Elon Musk’s SpaceX is back on Earth.
The richest man in the world‘s satellite-cum-rocket-cum-artificial-intelligence company was launched into the stratosphere last month with the largest initial public offering in history.
Buoyed by Musk’s lofty promises — of data centers in space and a million-strong colony on Mars — the company’s value soared to $US2.5 trillion ($3.6 trillion) in mid-June.
But when SpaceX shares briefly dipped below its IPO price of $US135 on Wednesday, it was a sign that the momentum that kept Musk going was short-lived. the first billionaire in the world had decreased.
It was also a sign that investors were starting to price in a more dire reality: one where SpaceX has lost $13 billion since 2023, and where Musk is essentially asking them to “trust me bro” about whether his grand vision for the future will come true.
By now, you’d be forgiven for thinking that SpaceX has all the hallmarks of a “meme stock” — a company whose stock prices are driven by internet hype rather than anything tangible.
All the ingredients are there to shoot SpaceX’s stock price into the stars. But Musk’s own behavior makes the whole thing seem very flamboyant.
The truth is, it’s hard to get a clear understanding of SpaceX’s true value since Musk’s promise, along with all his astronomical ambitions, is full of contradictions.
World data centers and Martian colonies look like the stuff of space opera. But the success of Starlink, SpaceX’s satellite networking business, which is the world’s fastest-growing communications company and accounts for two-thirds of the business’s revenue, is real.
And because much of SpaceX’s hype is fueled by a belief in its role as a growth piece of AI infrastructure, its lasting success depends on whether the technology will lead to eternal growth, or a bursting bubble.
But also key to the uncertainty surrounding SpaceX is Musk’s own behavior. Since the tragedy, he has gone far to the right, espousing all sorts of conspiracy theories, including the belief that “elites” are using immigration to keep western civilization alive.
As the political feud with Donald Trump reached its inevitable conclusion last year, Musk is, like the president, a notorious online fugitive, who seems to spend a lot of time fighting on X, the social media platform he owns – and, allegedly, ingesting heroic doses of Ketamine. (Musk has said he has taken Ketamine to treat his depression, but has denied abusing the drug.)
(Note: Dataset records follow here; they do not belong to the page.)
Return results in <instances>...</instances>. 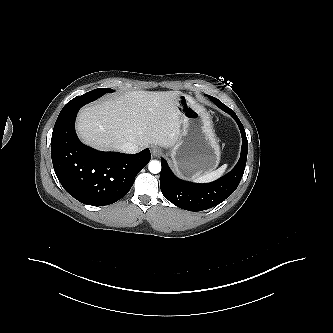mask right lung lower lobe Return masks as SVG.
Instances as JSON below:
<instances>
[{
	"label": "right lung lower lobe",
	"mask_w": 333,
	"mask_h": 333,
	"mask_svg": "<svg viewBox=\"0 0 333 333\" xmlns=\"http://www.w3.org/2000/svg\"><path fill=\"white\" fill-rule=\"evenodd\" d=\"M79 109H62L51 138L54 171L63 188L88 205H109L124 197L150 161L149 149L137 154L103 152L82 144L74 128Z\"/></svg>",
	"instance_id": "right-lung-lower-lobe-1"
}]
</instances>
Like Trump, Musk has cast himself as a reactionary protagonist, whose entire demeanor is so divisive that neutrality becomes impossible. Any opinion on Musk is primarily political. In addition, so is any opinion on SpaceX.
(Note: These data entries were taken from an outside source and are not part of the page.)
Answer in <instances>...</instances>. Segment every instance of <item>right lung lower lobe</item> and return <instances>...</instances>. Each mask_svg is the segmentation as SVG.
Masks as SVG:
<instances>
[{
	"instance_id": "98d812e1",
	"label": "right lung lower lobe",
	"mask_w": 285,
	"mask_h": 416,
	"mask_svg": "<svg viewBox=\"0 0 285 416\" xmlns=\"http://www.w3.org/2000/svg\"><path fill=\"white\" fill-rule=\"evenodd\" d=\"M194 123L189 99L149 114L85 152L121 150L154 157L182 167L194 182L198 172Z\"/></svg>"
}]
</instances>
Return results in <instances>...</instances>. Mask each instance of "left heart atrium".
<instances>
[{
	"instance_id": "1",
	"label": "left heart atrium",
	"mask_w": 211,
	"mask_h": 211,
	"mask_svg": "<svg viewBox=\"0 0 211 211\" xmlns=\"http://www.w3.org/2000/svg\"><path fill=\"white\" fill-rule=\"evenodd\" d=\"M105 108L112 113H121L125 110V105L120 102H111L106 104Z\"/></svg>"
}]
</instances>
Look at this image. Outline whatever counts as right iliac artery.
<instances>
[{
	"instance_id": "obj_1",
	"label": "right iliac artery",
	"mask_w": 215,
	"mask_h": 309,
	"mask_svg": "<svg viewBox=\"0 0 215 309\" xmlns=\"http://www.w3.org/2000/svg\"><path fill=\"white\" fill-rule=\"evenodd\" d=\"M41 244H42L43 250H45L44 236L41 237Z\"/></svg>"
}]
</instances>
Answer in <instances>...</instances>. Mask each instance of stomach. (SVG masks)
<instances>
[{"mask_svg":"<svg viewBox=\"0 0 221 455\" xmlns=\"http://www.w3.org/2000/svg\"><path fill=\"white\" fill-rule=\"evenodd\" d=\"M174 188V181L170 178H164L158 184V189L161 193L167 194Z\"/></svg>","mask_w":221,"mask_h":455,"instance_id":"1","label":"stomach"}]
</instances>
It is not surprising, then, that Gina Rinehart, the richest person in Australia, quickly. took a $US1 billion ($1.4 billion) stake. at SpaceX, its largest non-ferrous metal investment, just days after it floated last month.
The mining giant shares Musk’s embrace of far-right politics. And like Musk, he’s rich enough to throw his money at causes that are kind of conservative virtue symbols.
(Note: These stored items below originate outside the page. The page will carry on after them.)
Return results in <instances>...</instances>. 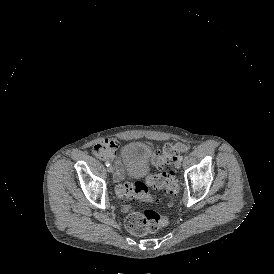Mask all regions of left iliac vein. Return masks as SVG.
Instances as JSON below:
<instances>
[{
  "label": "left iliac vein",
  "instance_id": "1",
  "mask_svg": "<svg viewBox=\"0 0 274 274\" xmlns=\"http://www.w3.org/2000/svg\"><path fill=\"white\" fill-rule=\"evenodd\" d=\"M174 167H175L176 169H180V167H181V161L176 160L175 163H174Z\"/></svg>",
  "mask_w": 274,
  "mask_h": 274
}]
</instances>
Of course, it would be absurd to suggest that SpaceX’s stock price is driven by the right of the favorite. After all, James Murdoch, the black sheep of the News Corp dynasty, owns about $7.5 billion of SpaceX stock thanks to three strategic purchases through his private investment firm in 2019 and 2020.
Murdoch’s younger son’s more progressive politics have been a source of friction with his father Rupert, but it hasn’t stopped him from remaining friends with Musk, and sitting on the board of his electric car maker Tesla. After all, Musk has made Murdoch richer than his father.
But the buzz that follows Musk is another small twist in the SpaceX story.
Even removing politics from the equation, it may take some time before the market gives a real sense of SpaceX’s value. Only about 4 to 5 percent of the company’s shares are currently tradable, with the rest still locked up among company insiders, a level of scarcity that has boosted the stock price.
Recently, the stock joined the Nasdaq100a technology-heavy index for the US stock market, whose membership forces funds to track the index to buy stocks and increase prices further.
SpaceX only exists because this year, Nasdaq changed its rules to speed up the company’s entry into the index. Musk’s companies will continue to thrive as long as the world continues to lean toward his wishes.
“(The) Nasdaq has manipulated and changed the country’s laws so that they can squeeze it into the Nasdaq index despite the fact that it has no income,” experienced British investor Jeremy Grantham recently told a podcast.
He also called SpaceX’s float “the craziest IPO in human history.”
The point is that all the ingredients are there to shoot SpaceX’s stock price into the stars. But the character of Musk himself – a bombastic showman, with a volatile personality and a penchant for provocation – makes the whole thing seem very flamboyant.